Die Rückfallquote nach Alkoholentzug und  -entwöhnung ist hoch. Darum ist es wichtig, neue Verhaltensstrategien zu trainieren. Selbsthilfegruppen und auch hybride Versorgungsangebote per App bieten Möglichkeiten, sich Hilfe zu holen. Betroffene sollten sich von Rückfällen nicht entmutigen lassen - sie gelten als Teil des Genesungsprozesses. Wichtig ist die Beschäftigung mit dem Auslöser oder Trigger für den Rückfall, um das Verhalten in Zukunft entsprechend anpassen zu können.  

Co-Abhängigkeit: Negativeffekte im Umfeld der Erkrankten 

Auch Angehörige von Alkoholabhängigen sind von der Sucht stark betroffen. Sie können sich, ebenso wie die Erkrankten, Hilfe bei Suchtberatungsstellen holen. Viele organisieren sich auch in Selbsthilfegruppen für Angehörige. Von Co-Abhängigkeit spricht man dann, wenn das Verhalten der Angehörigen die Alkoholsucht - teils unabsichtlich - eher fördert als reduziert. 

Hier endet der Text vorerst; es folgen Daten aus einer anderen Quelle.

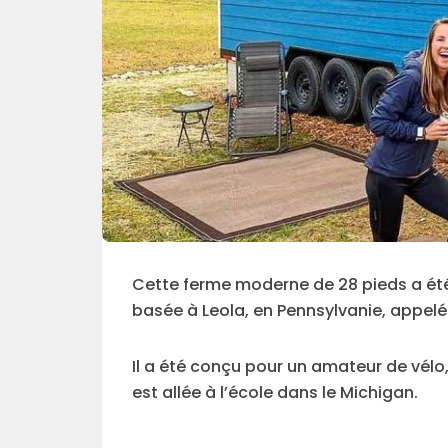
Cette ferme moderne de 28 pieds a été
basée à Leola, en Pennsylvanie, appelé
Il a été conçu pour un amateur de vélo,
est allée à l’école dans le Michigan.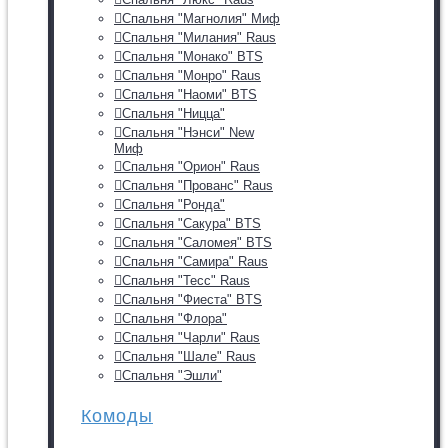
Спальня "Магнолия" Миф
Спальня "Милания" Raus
Спальня "Монако" BTS
Спальня "Монро" Raus
Спальня "Наоми" BTS
Спальня "Ницца"
Спальня "Нэнси" New
Миф
Спальня "Орион" Raus
Спальня "Прованс" Raus
Спальня "Ронда"
Спальня "Сакура" BTS
Спальня "Саломея" BTS
Спальня "Самира" Raus
Спальня "Тесс" Raus
Спальня "Фиеста" BTS
Спальня "Флора"
Спальня "Чарли" Raus
Спальня "Шале" Raus
Спальня "Эшли"
Комоды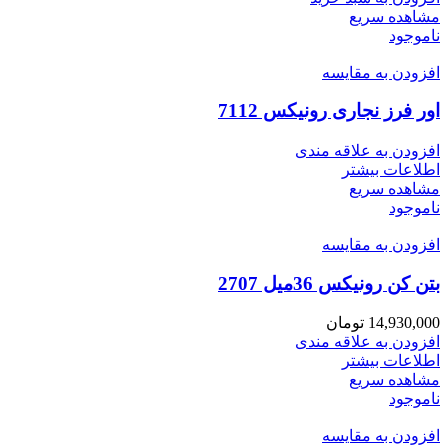
مشاهده سریع
ناموجود
افزودن به مقایسه
اور فرز نجاری رونیکس 7112
افزودن به علاقه مندی
اطلاعات بیشتر
مشاهده سریع
ناموجود
افزودن به مقایسه
بتن کن رونیکس 36میل 2707
14,930,000
تومان
افزودن به علاقه مندی
اطلاعات بیشتر
مشاهده سریع
ناموجود
افزودن به مقایسه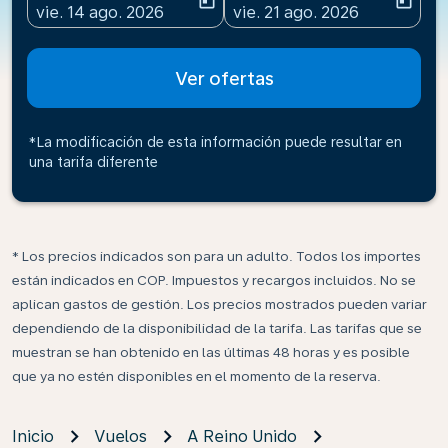
today
today
fc-booking-departure-date-aria-label
fc-booking-return-date-ari
vie. 14 ago. 2026
vie. 21 ago. 2026
Ver ofertas
*La modificación de esta información puede resultar en
una tarifa diferente
* Los precios indicados son para un adulto. Todos los importes
están indicados en COP. Impuestos y recargos incluidos. No se
aplican gastos de gestión. Los precios mostrados pueden variar
dependiendo de la disponibilidad de la tarifa. Las tarifas que se
muestran se han obtenido en las últimas 48 horas y es posible
que ya no estén disponibles en el momento de la reserva.
Inicio
Vuelos
A Reino Unido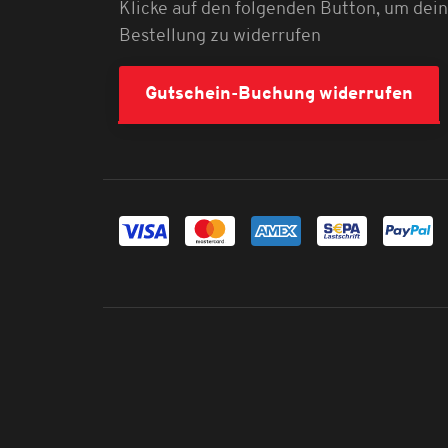
Klicke auf den folgenden Button, um dei
Bestellung zu widerrufen
Gutschein-Buchung widerrufen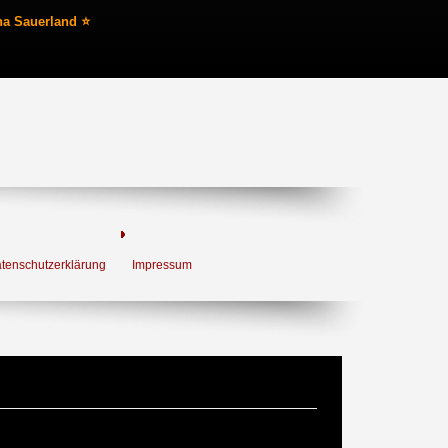
na Sauerland ⭐
tenschutzerklärung
Impressum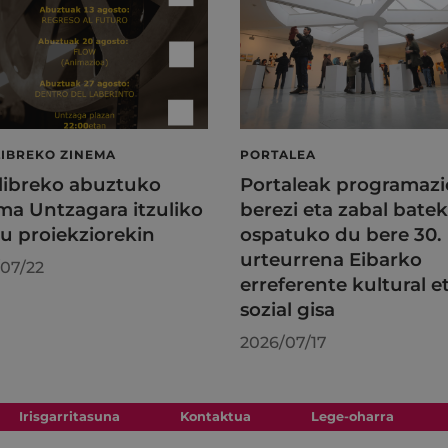
LIBREKO ZINEMA
PORTALEA
 libreko abuztuko
Portaleak programazi
ma Untzagara itzuliko
berezi eta zabal batek
au proiekziorekin
ospatuko du bere 30.
urteurrena Eibarko
07/22
erreferente kultural e
sozial gisa
2026/07/17
Irisgarritasuna
Kontaktua
Lege-oharra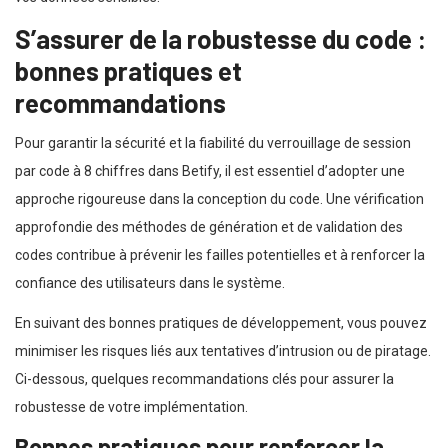
S’assurer de la robustesse du code :
bonnes pratiques et
recommandations
Pour garantir la sécurité et la fiabilité du verrouillage de session
par code à 8 chiffres dans Betify, il est essentiel d’adopter une
approche rigoureuse dans la conception du code. Une vérification
approfondie des méthodes de génération et de validation des
codes contribue à prévenir les failles potentielles et à renforcer la
confiance des utilisateurs dans le système.
En suivant des bonnes pratiques de développement, vous pouvez
minimiser les risques liés aux tentatives d’intrusion ou de piratage.
Ci-dessous, quelques recommandations clés pour assurer la
robustesse de votre implémentation.
Bonnes pratiques pour renforcer la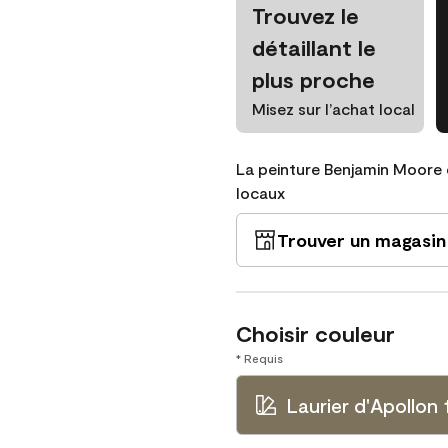
Trouvez le
détaillant le
plus proche
Misez sur l’achat local
La peinture Benjamin Moore 
locaux
Trouver un magasin
Choisir couleur
* Requis
Laurier d'Apollon 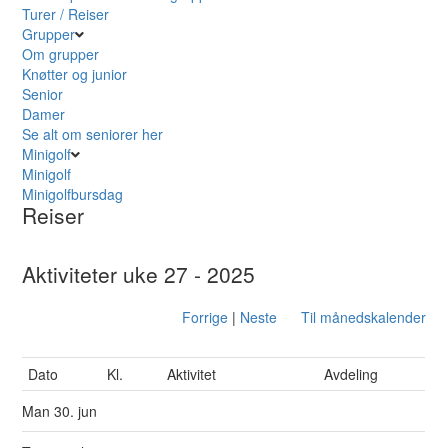
Turer / Reiser
Grupper
Om grupper
Knøtter og junior
Senior
Damer
Se alt om seniorer her
Minigolf
Minigolf
Minigolfbursdag
Reiser
Aktiviteter uke 27 - 2025
Forrige
|
Neste
Til månedskalender
Dato
Kl.
Aktivitet
Avdeling
Man
30. jun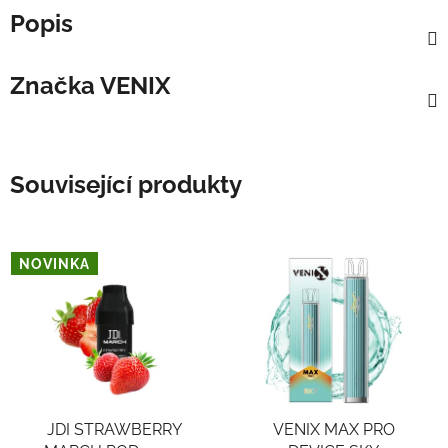
Popis
Značka
VENIX
Související produkty
NOVINKA
JDI STRAWBERRY
VENIX MAX PRO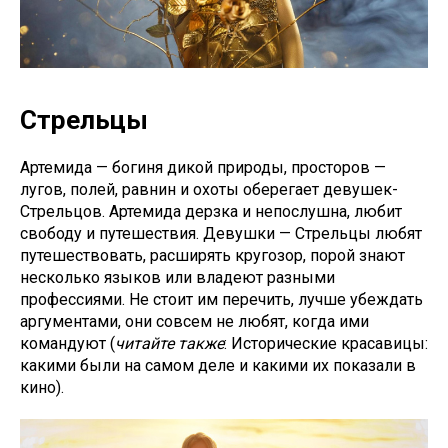
Стрельцы
Артемида — богиня дикой природы, просторов —
лугов, полей, равнин и охоты оберегает девушек-
Стрельцов. Артемида дерзка и непослушна, любит
свободу и путешествия. Девушки — Стрельцы любят
путешествовать, расширять кругозор, порой знают
несколько языков или владеют разными
профессиями. Не стоит им перечить, лучше убеждать
аргументами, они совсем не любят, когда ими
командуют (
читайте также
:
Исторические красавицы:
какими были на самом деле и какими их показали в
кино
).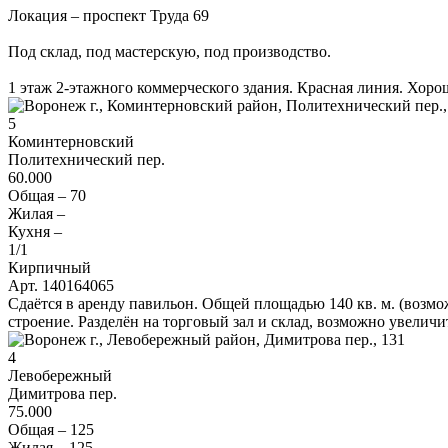
Локация – проспект Труда 69
Под склад, под мастерскую, под производство.
1 этаж 2-этажного коммерческого здания. Красная линия. Хоро
5
Коминтерновский
Политехнический пер.
60.000
Общая –
70
Жилая –
Кухня –
1
/1
Кирпичный
Арт. 140164065
Сдаётся в аренду павильон. Общей площадью 140 кв. м. (возмо
строение. Разделён на торговый зал и склад, возможно увелич
4
Левобережный
Димитрова пер.
75.000
Общая –
125
Жилая –
125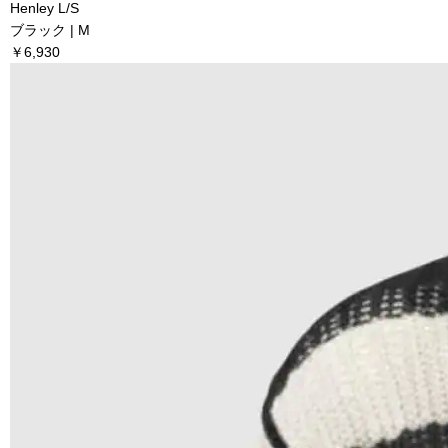
Henley L/S
ブラック | M
￥6,930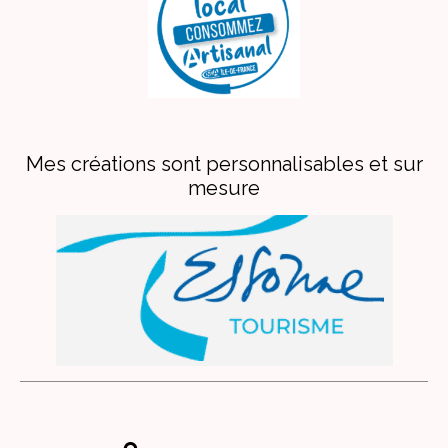
Mes créations sont personnalisables et sur
mesure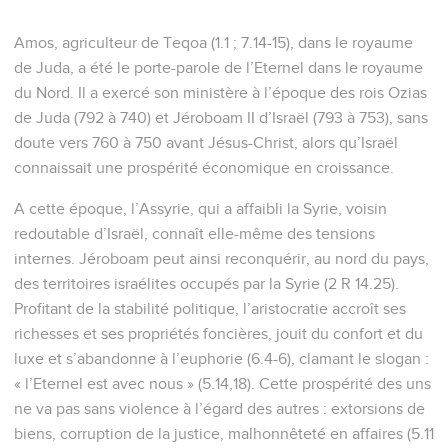
Amos, agriculteur de Teqoa (1.1 ; 7.14-15), dans le royaume
de Juda, a été le porte-parole de l’Eternel dans le royaume
du Nord. Il a exercé son ministère à l’époque des rois Ozias
de Juda (792 à 740) et Jéroboam II d’Israël (793 à 753), sans
doute vers 760 à 750 avant Jésus-Christ, alors qu’Israël
connaissait une prospérité économique en croissance.
A cette époque, l’Assyrie, qui a affaibli la Syrie, voisin
redoutable d’Israël, connaît elle-même des tensions
internes. Jéroboam peut ainsi reconquérir, au nord du pays,
des territoires israélites occupés par la Syrie (2 R 14.25).
Profitant de la stabilité politique, l’aristocratie accroît ses
richesses et ses propriétés foncières, jouit du confort et du
luxe et s’abandonne à l’euphorie (6.4-6), clamant le slogan :
« l’Eternel est avec nous » (5.14,18). Cette prospérité des uns
ne va pas sans violence à l’égard des autres : extorsions de
biens, corruption de la justice, malhonnêteté en affaires (5.11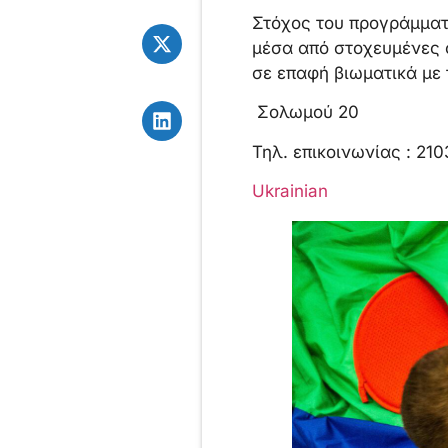
Στόχος του προγράμματ
μέσα από στοχευμένες 
σε επαφή βιωματικά με
Σολωμού 20
Τηλ. επικοινωνίας : 21
Ukrainian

Beispiel dafür sind, Fehlzeiten am Arbeitsplatz gegenüber den Vorgesetzten zu verschleiern oder Alkohol-Einkäufe für den Suchterkrankten zu übernehmen. In jedem Fall ist der Umgang mit Suchtkranken schwierig und kräftezehrend. Angehörige können in der Folge selbst körperliche und psychische Symptome entwickeln.